Remember to put a JDM on there somewhere as well.

or don't do it.


----------



## thestunts200sx (Jul 11, 2005)

as long as your not in a hot climate area it should be ok....good way to make sure it wont mess ur paint up is pull out a strip your gonna use of tape and stick it against ur shirt or jeans a few times this way itll loose some of its strong adhesive, and itll lint it up a bit as well....this way its not really in contact with as much paint, but yet still will hold fairly well.
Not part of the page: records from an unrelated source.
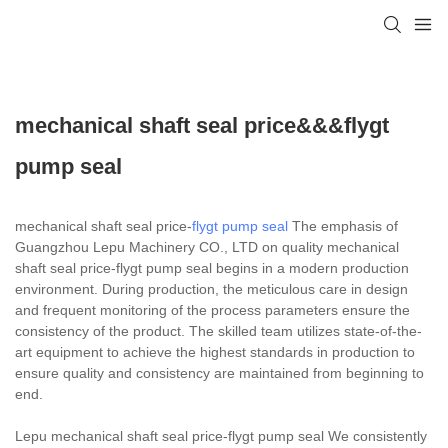
mechanical shaft seal price&&&flygt
pump seal
mechanical shaft seal price-
flygt pump seal
The emphasis of
Guangzhou Lepu Machinery CO., LTD on quality mechanical
shaft seal price-flygt pump seal begins in a modern production
environment. During production, the meticulous care in design
and frequent monitoring of the process parameters ensure the
consistency of the product. The skilled team utilizes state-of-the-
art equipment to achieve the highest standards in production to
ensure quality and consistency are maintained from beginning to
end.
Lepu mechanical shaft seal price-flygt pump seal We consistently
that or masking tape for painters should work....doubt itll hold very well when your drive though.


----------



## wildmanee (Nov 21, 2004)

xbrandonx said:


> I forgot who's pic that was but he said it was a bitch to get it off.
> 
> Do it to someone's car that you hate.
> 
> ...


It was definitely a bitch, I will never do it again. It was pretty funny though, for the 2 hours it was on there.

The car as it is today (save for the grille, which has been painted to match the body color .. this picture was still taken after the "rice-out") :










It's definitely a bad thing to do to your paint, I won't recommend it.


----------



## wes (Apr 30, 2002)

The adhesive is a PITA to get off. Use blue painters masking tape and it will peel right off!


----------



## Sin_Arucard (Sep 18, 2005)

just out of curiosity.... what the hell happened with that car? u tape it urself or someone else play a joke on u? kuz either way... i'd be shocked to see that on the road haha


----------



## asleepz (Feb 24, 2004)

He probably did it himself...


----------



## wildmanee (Nov 21, 2004)

Me and two other friends did it..


----------



## RBI*04 (Sep 10, 2004)

honestly, i never had a problem with my duct tape racing stripes  but i took em off before i left the 7-11 parking lot. and the tape never saw sunlight. i could imagine it being a hot mess once the sun bakes it on.



 im truely a ricer at heart


----------



## chimmike (Oct 17, 2002)

don't forget your hood gets hot.

don't do it. it's a bad idea.


----------



## Jersey Devil (Sep 30, 2005)

Yeah, duct tape is a bad idea. Although that picture is funnier than hell. It'll leave a residue almost like when you take a badge off. Painters tape is kingly.


----------